This is Israel's identity through which we realize that God is the greatest blessing, because all the blessings come from Him. In this awareness Israel is blessed, and becomes God's blessing to be manifest in the world.

We as Israel are the recipients and bearers of the blessing to reveal God's presence, to celebrate and rejoice in the realization that His love is our essence, and also our redemption from the illusions, mirages and fantasies that separate us from Him.

Love, as the material manifestation of God's love, is indeed our redeeming spirit because love is the primordial sustenance of our life. Our love is the blessing of God's love. Thus we realize that love does not cohabit with anything different from its ways, means, and attributes.

This means that the blessings don't share time or space with curses, because the goodness of love doesn't coexist with the badness of wickedness. This is how we understand God's words in this context.

“And I will bless those who bless you, and the one who curses you I will curse, and all the families of the earth shall be blessed in you.” (12:3)

Goodness as well as all the traits, qualities, aspects and dimensions of love's ways and attributes are the blessing in which everyone is blessed. What a privilege and honor to be the bearers of the blessing to reveal God's presence in the material world! We have heard that “privileges and honors imply obligations and responsibilities”.

We don't necessarily have to understand it as some-thing forced onto us to be and to have, but to assimilate it as an essential part of our identity. In this way, we flow with the blessing in what we discern, think, believe, feel, speak and act. This is the fundamental legacy of Abraham to us (see in this blog our commentary on Parshat Lech Lecha: “Walking before the Creator” of October 9, 2010).

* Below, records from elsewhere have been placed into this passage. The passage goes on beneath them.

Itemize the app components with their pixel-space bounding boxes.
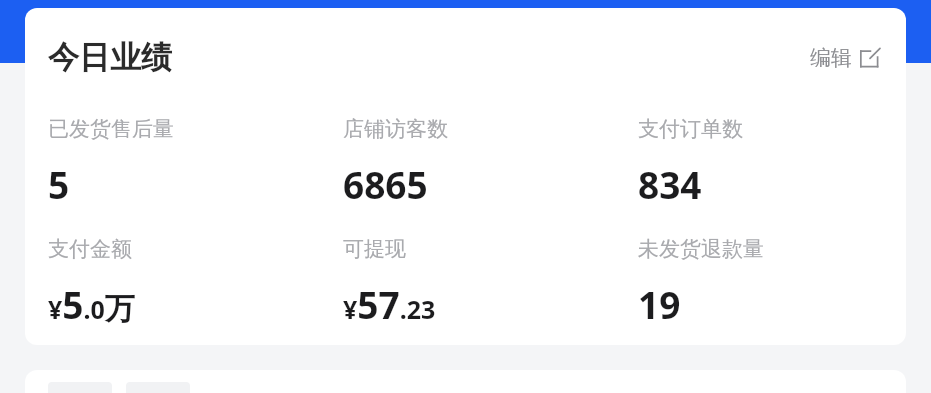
button[interactable]: 未发货退款量	[638, 236, 888, 329]
button[interactable]: 支付金额	[48, 236, 343, 329]
button[interactable]: 编辑	[806, 41, 884, 75]
button[interactable]: 支付订单数	[638, 116, 888, 209]
staticText: 今日业绩	[48, 38, 172, 77]
staticText: 支付金额	[48, 236, 132, 262]
button[interactable]: 已发货售后量	[48, 116, 343, 209]
staticText: 6865	[343, 159, 428, 209]
staticText: 可提现	[343, 236, 406, 262]
staticText: ¥57.23	[343, 279, 436, 329]
staticText: 编辑	[810, 45, 852, 71]
staticText: 店铺访客数	[343, 116, 448, 142]
staticText: 已发货售后量	[48, 116, 174, 142]
staticText: 5	[48, 159, 70, 209]
staticText: 支付订单数	[638, 116, 743, 142]
staticText: ¥5.0万	[48, 279, 135, 329]
button[interactable]: 可提现	[343, 236, 638, 329]
button[interactable]	[25, 370, 906, 393]
staticText: 834	[638, 159, 702, 209]
staticText: 19	[638, 279, 681, 329]
button[interactable]: 店铺访客数	[343, 116, 638, 209]
staticText: 未发货退款量	[638, 236, 764, 262]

Jewish oral tradition tells us that at an early age, Abraham became aware of the futility inherent in ego's materialistic desires out of a feeling or belief of lack in any of our consciousness' dimensions. He learned that such illusory approach to life is the creator of idols we follow and obey, falling down under their domain and servitude, making us ignore and even deny our essence and true identity.

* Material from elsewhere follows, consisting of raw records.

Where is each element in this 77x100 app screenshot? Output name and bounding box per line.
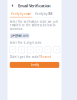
button[interactable]: Verify by SMS — [32, 11, 55, 18]
staticText: Enter the 6-digit code — [10, 41, 42, 45]
staticText: Resend — [40, 55, 52, 59]
button[interactable]: Code digit — [54, 46, 60, 53]
staticText: Verify by SMS — [35, 12, 52, 16]
button[interactable]: Back — [10, 3, 15, 8]
staticText: Verify — [30, 63, 38, 67]
staticText: Email Verification — [18, 3, 51, 8]
staticText: Verify by email — [11, 12, 31, 16]
staticText: Enter the verification code we just emai… — [10, 20, 58, 31]
button[interactable]: Code digit — [36, 46, 42, 53]
button[interactable]: Didn't get the code? — [10, 55, 59, 59]
button[interactable]: Code digit — [10, 46, 16, 53]
staticText: ja••@mail.com — [11, 34, 28, 38]
button[interactable]: Code digit — [27, 46, 33, 53]
button[interactable]: Code digit — [45, 46, 51, 53]
staticText: Didn't get the code? — [10, 55, 40, 59]
button[interactable]: Code digit — [18, 46, 25, 53]
button[interactable]: Verify by email — [10, 11, 32, 18]
button[interactable]: Verify — [10, 62, 59, 68]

In this sense, the prerequisite to know and embrace God is the rejection of ego's fantasies and illusions. This is how we understand what the Torah refers to as idolatry. Abraham's total rejection of idolatry led him to realize and recognize the Creator not only as the one and only God, but also the one and only reality by which we must live as the blessing He is for us and His creation.

We achieve this awareness by knowing His ways and attributes also as ours in what we are and do (see our commentary in this blog, Lech lecha: “The Blessings of our True Identity” of October 30, 2011).

This awareness is the inner land that He gives us to live eternally.

“For all the land that you see I will give to you and to your seed to eternity.” (13:15)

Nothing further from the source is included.